FTS index based on condition

Is it possible to have conditions in FTS index? For example I’m indexing documents of type=‘hotel’ but I only want to index hotels that have a specific field, i.e. hotels that have '“freeParking”: true" in their json should be indexed, hotels that doesn’t have that field should be skipped.

Is this possible?

1 Like

Hi lenix,

FTS does not have a feature to have indexing-time filtering on some other field value at the moment.
As of now, whole indexing works based on the document type.

thanks,
Sreekanth

So what would be other alternatives to achieve what I need? I can see 2 options:

  1. Do the filtering after retrieving the result from FTS
  2. Switch to N1QL, but I’m not sure how can I achieve same search behavior of FTS using N1QL… can you advise on this?

Thanks

You could always make this as one of the parameters of your FTS query, you can form a conjunct (AND query) with this extra search requirement, for freeParking:“true”
eg:
{
“conjuncts”:[
{“field”:"field_name, “match”: “search_term”}, // your default search requirements goes here
{“field”:“freeParking”, “bool”: true}
]
}

refer: https://docs.couchbase.com/server/6.0/fts/fts-query-types.html

We also would like to see conditional index-time filtering as @lenix requested.
Our use case is similar: Our customers can store arbitrary objects / documents. We would like to keep our FTS index small by flagging the documents with something like “indexable=true”.

Going one step further:
We would like to specify the fields to index based per document type based on a regEx: for example just index fieldnames starting with a special prefix e.g. “identifier_” (but do not index fields starting with “longdescription_” which are large textfields.

Main purpose of both features:
Have better control over FTS index size, by indexing only what you need.

Hi,

If you have the flexibility of adding fields/editing the documents, then things become easier.
One can carefully craft this new field tagging in the document in such a way that it can act as the type field for the document.
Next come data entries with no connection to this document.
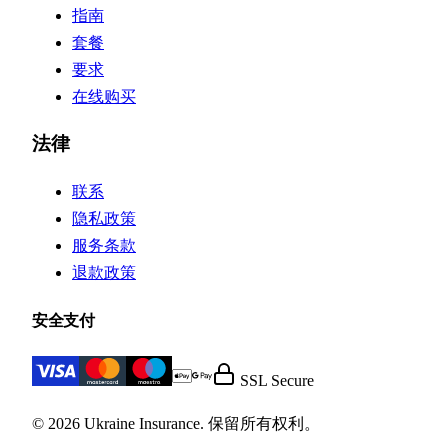
指南
套餐
要求
在线购买
法律
联系
隐私政策
服务条款
退款政策
安全支付
SSL Secure
© 2026 Ukraine Insurance. 保留所有权利。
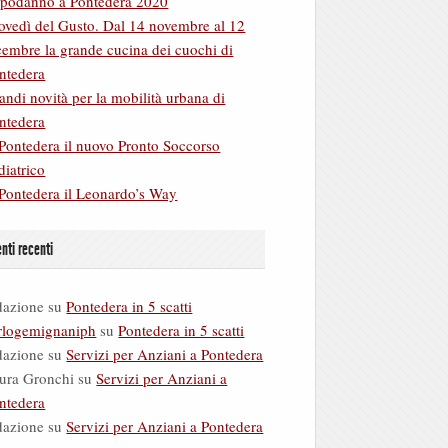
podanno a Pontedera 2020
ovedì del Gusto. Dal 14 novembre al 12
cembre la grande cucina dei cuochi di
ntedera
andi novità per la mobilità urbana di
ntedera
Pontedera il nuovo Pronto Soccorso
diatrico
Pontedera il Leonardo’s Way
ti recenti
dazione
su
Pontedera in 5 scatti
rlogemignaniph
su
Pontedera in 5 scatti
dazione
su
Servizi per Anziani a Pontedera
ura Gronchi
su
Servizi per Anziani a
ntedera
dazione
su
Servizi per Anziani a Pontedera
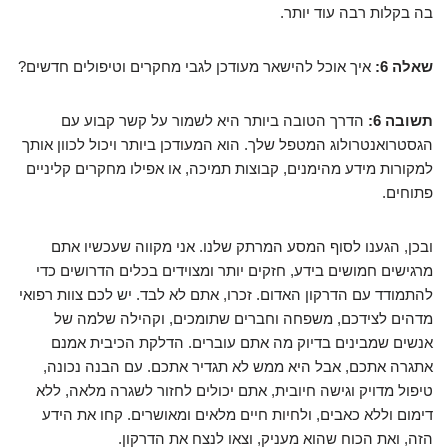
בה בקלות רבה עוד יותר.
שאלה 6:
איך אוכל להישאר מעודכן לגבי מחקרים וטיפולים חדשים?
תשובה 6:
הדרך הטובה ביותר היא לשמור על קשר קבוע עם
הגסטרואנטרולוג המטפל שלך. הוא המעודכן ביותר ויכול לכוון אותך
למקורות מידע מהימנים, קבוצות תמיכה, או אפילו מחקרים קליניים
פתוחים.
ובכן, הגענו לסוף המסע המרתק שלנו. אני מקווה שעכשיו אתם
מרגישים חמושים בידע, חזקים יותר ומצוידים בכלים הדרושים כדי
להתמודד עם הדרקון האדום. זכרו, אתם לא לבד. יש לכם צוות רפואי
מדהים לצידכם, משפחה וחברים שתומכים, וקהילה שלמה של
אנשים שמבינים בדיוק מה אתם עוברים. הדלקת הכיבית אמנם
אתגרה אתכם, אבל היא ממש לא תגדיר אתכם. עם הבנה נכונה,
טיפול מדויק וגישה חיובית, אתם יכולים לחזור לשגרה מלאה, ללא
דימום וללא כאבים, ולחיות חיים מלאים ומאושרים. קחו את הידע
הזה, ואת הכוח שהוא מעניק, וצאו לנצח את הדרקון.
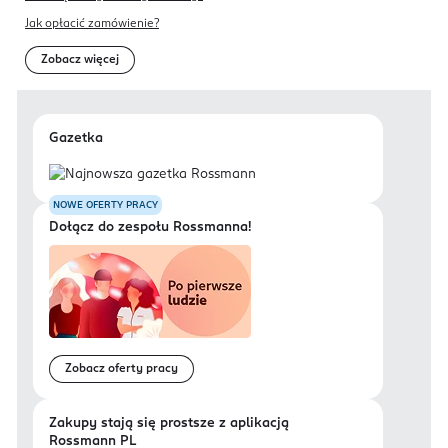
Jak opłacić zamówienie?
Zobacz więcej
Gazetka
NOWE OFERTY PRACY
Dołącz do zespołu Rossmanna!
Zobacz oferty pracy
Zakupy stają się prostsze z aplikacją
Rossmann PL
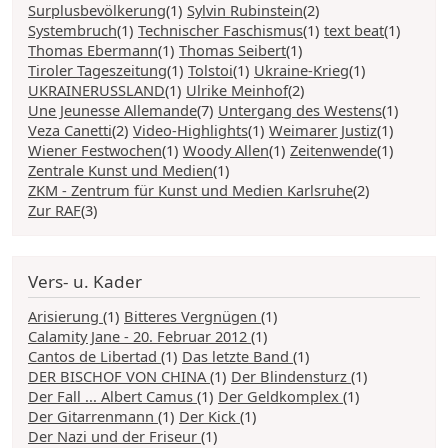
Surplusbevölkerung
(1)
Sylvin Rubinstein
(2)
Systembruch
(1)
Technischer Faschismus
(1)
text beat
(1)
Thomas Ebermann
(1)
Thomas Seibert
(1)
Tiroler Tageszeitung
(1)
Tolstoi
(1)
Ukraine-Krieg
(1)
UKRAINERUSSLAND
(1)
Ulrike Meinhof
(2)
Une Jeunesse Allemande
(7)
Untergang des Westens
(1)
Veza Canetti
(2)
Video-Highlights
(1)
Weimarer Justiz
(1)
Wiener Festwochen
(1)
Woody Allen
(1)
Zeitenwende
(1)
Zentrale Kunst und Medien
(1)
ZKM - Zentrum für Kunst und Medien Karlsruhe
(2)
Zur RAF
(3)
Vers- u. Kader
Arisierung
(1)
Bitteres Vergnügen
(1)
Calamity Jane - 20. Februar 2012
(1)
Cantos de Libertad
(1)
Das letzte Band
(1)
DER BISCHOF VON CHINA
(1)
Der Blindensturz
(1)
Der Fall ... Albert Camus
(1)
Der Geldkomplex
(1)
Der Gitarrenmann
(1)
Der Kick
(1)
Der Nazi und der Friseur
(1)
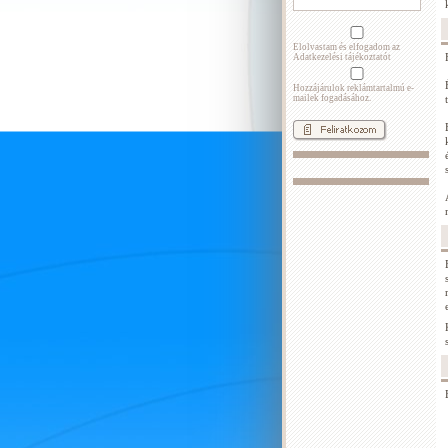
Elolvastam és elfogadom az
Adatkezelési tájékoztatót
Hozzájárulok reklámtartalmú e-
mailek fogadásához.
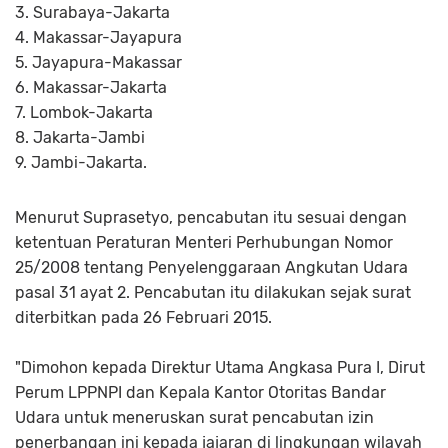
3. Surabaya-Jakarta
4. Makassar-Jayapura
5. Jayapura-Makassar
6. Makassar-Jakarta
7. Lombok-Jakarta
8. Jakarta-Jambi
9. Jambi-Jakarta.
Menurut Suprasetyo, pencabutan itu sesuai dengan
ketentuan Peraturan Menteri Perhubungan Nomor
25/2008 tentang Penyelenggaraan Angkutan Udara
pasal 31 ayat 2. Pencabutan itu dilakukan sejak surat
diterbitkan pada 26 Februari 2015.
"Dimohon kepada Direktur Utama Angkasa Pura I, Dirut
Perum LPPNPI dan Kepala Kantor Otoritas Bandar
Udara untuk meneruskan surat pencabutan izin
penerbangan ini kepada jajaran di lingkungan wilayah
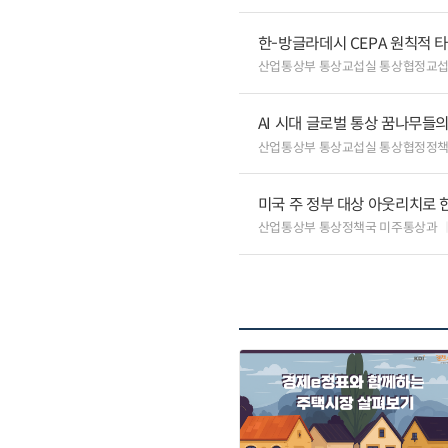
한-방글라데시 CEPA 원칙적 
산업통상부 통상교섭실 통상협정교
AI 시대 글로벌 통상 꿈나무들
산업통상부 통상교섭실 통상협정정책
미국 주 정부 대상 아웃리치로 
산업통상부 통상정책국 미주통상과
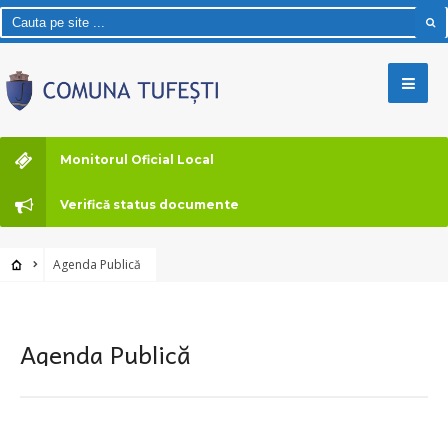
Monitorul Oficial Local
Verifică status documente
Agenda Publică
Agenda Publică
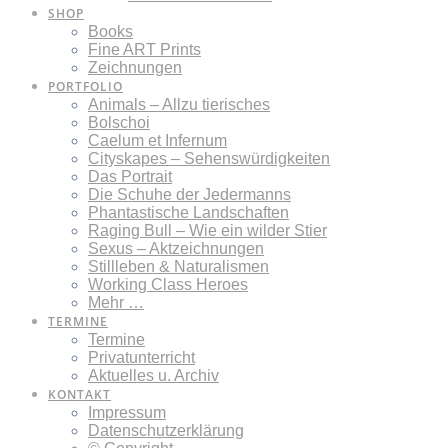
SHOP
Books
Fine ART Prints
Zeichnungen
PORTFOLIO
Animals – Allzu tierisches
Bolschoi
Caelum et Infernum
Cityskapes – Sehenswürdigkeiten
Das Portrait
Die Schuhe der Jedermanns
Phantastische Landschaften
Raging Bull – Wie ein wilder Stier
Sexus – Aktzeichnungen
Stillleben & Naturalismen
Working Class Heroes
Mehr …
TERMINE
Termine
Privatunterricht
Aktuelles u. Archiv
KONTAKT
Impressum
Datenschutzerklärung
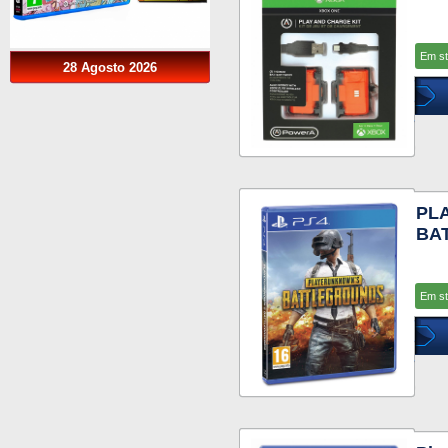
Em s
28 Agosto 2026
PL
BA
Em s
We may use any field for defining the "type " of the document while creating type mapping.
ref:https://docs.couchbase.com/server/6.0/fts/fts-creating-indexes.html

eg: type fields getting inserted could be something like this,

“indexable”=“type1”
“indexable”=“type2”

Then you need to specify document type identifier json field as “indexable” in the index definition and specify explicit type mapping for both type1 and type2.
While defining a document type mapping, you have the option of cherrypicking the fields to index along with further storage tuning on each field indexed based on the query requirements later.
ref: https://blog.couchbase.com/full-text-search-indexing-best-practices/

Now during indexing, all the documents with field “indexable” with values “type1” & “type2” gets filtered, and it will get custom field indexed based on the type mapping you defined for type1 and type2.

regards,21%20AM
sreekanth

1 Like

Use N1QL+FTS using CURL as option

  1. Use Example 4 and produce document keys
  2. Use Use 1 as LEFT side of JOIN and right side use N1QL fetch (Example 3) and filter on right side key space and project it.

In next release this will make simpler. cc @keshav_m

See some of the examples of how you can do this currently at:
https://blog.couchbase.com/developer-release-curl-n1ql/
https://blog.couchbase.com/curl-comes-n1ql-querying-external-json-data/

If your search requirements are SIMPLE, you can try to use the TOKENS() in N1QL and index it.

Would it theoretically be possible to specify the indexable fields as an array in the document?

That would allow us to have fine-grained control per document.

From a very higher level, Yes.
As I see that just like indexing of any array field already existing in the document.
Its upto the user/document creator to put what all they need be in the array field.

Ah ok. But just to clarify: I was talking about an array of field-names.

e.g.
DocA:
indexableFields : ['sku', 'price', 'description']

Would mean that only those 3 fields of the whole document should be put into the FTS.

DocB:
indexableFields : ['sku']

Means that only the sku should be indexed in DocB.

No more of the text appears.